# What you should do:
In the listing below, locate the line containing "শৃঙ্খলা ও উন্নয়ন"; reproduce that line and all lines that follow it, unchanged.

━━━━━ Dataset extract

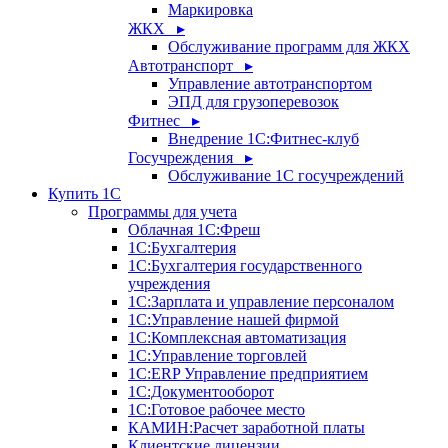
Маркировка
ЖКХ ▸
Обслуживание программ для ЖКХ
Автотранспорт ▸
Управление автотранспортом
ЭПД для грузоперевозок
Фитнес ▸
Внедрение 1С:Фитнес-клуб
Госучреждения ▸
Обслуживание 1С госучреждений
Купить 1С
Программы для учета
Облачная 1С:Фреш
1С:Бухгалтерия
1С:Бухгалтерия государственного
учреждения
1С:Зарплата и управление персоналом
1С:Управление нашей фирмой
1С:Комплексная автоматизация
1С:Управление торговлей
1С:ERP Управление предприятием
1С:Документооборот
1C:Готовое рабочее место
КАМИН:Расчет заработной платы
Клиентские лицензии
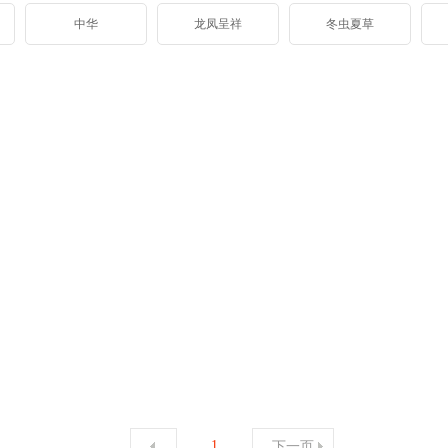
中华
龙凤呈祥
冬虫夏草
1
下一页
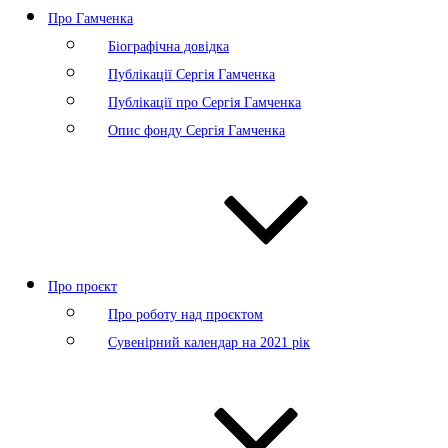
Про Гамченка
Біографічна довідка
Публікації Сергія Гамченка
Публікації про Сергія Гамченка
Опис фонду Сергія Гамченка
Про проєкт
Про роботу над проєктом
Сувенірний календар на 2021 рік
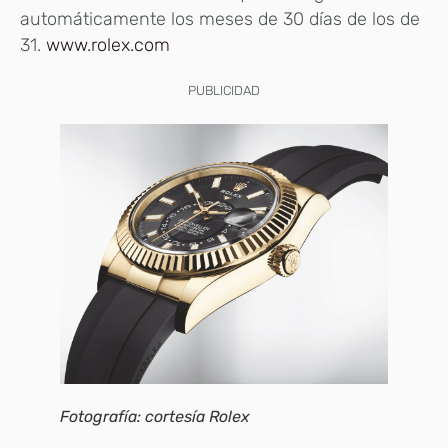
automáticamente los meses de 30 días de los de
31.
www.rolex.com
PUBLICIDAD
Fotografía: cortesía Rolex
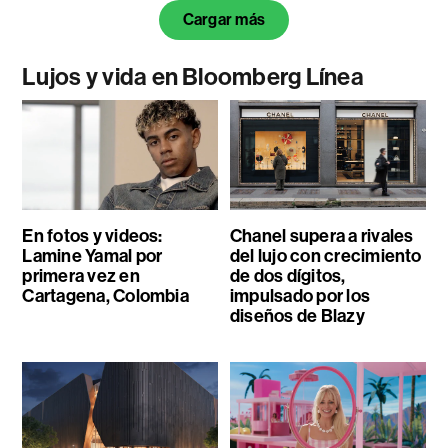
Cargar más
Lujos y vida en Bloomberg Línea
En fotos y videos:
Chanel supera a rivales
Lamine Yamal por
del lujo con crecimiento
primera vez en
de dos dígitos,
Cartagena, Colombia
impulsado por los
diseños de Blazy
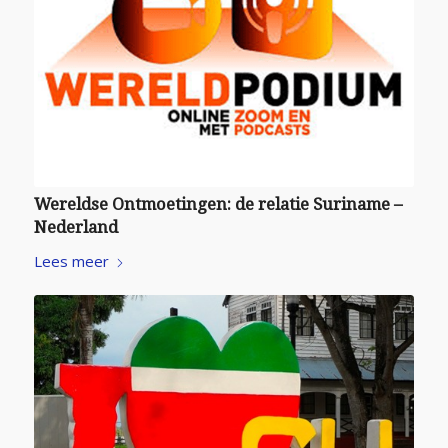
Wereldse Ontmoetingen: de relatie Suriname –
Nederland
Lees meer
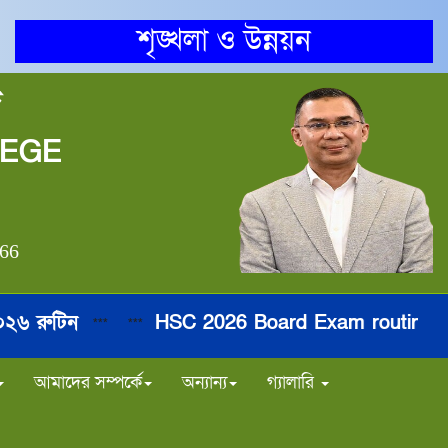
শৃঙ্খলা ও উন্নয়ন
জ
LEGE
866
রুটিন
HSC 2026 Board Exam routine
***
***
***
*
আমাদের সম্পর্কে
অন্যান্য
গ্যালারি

━━━━━━━━━━

# Completed exercise:
শৃঙ্খলা ও উন্নয়ন
জ
LEGE
866
রুটিন
HSC 2026 Board Exam routine
***
***
***
*
আমাদের সম্পর্কে
অন্যান্য
গ্যালারি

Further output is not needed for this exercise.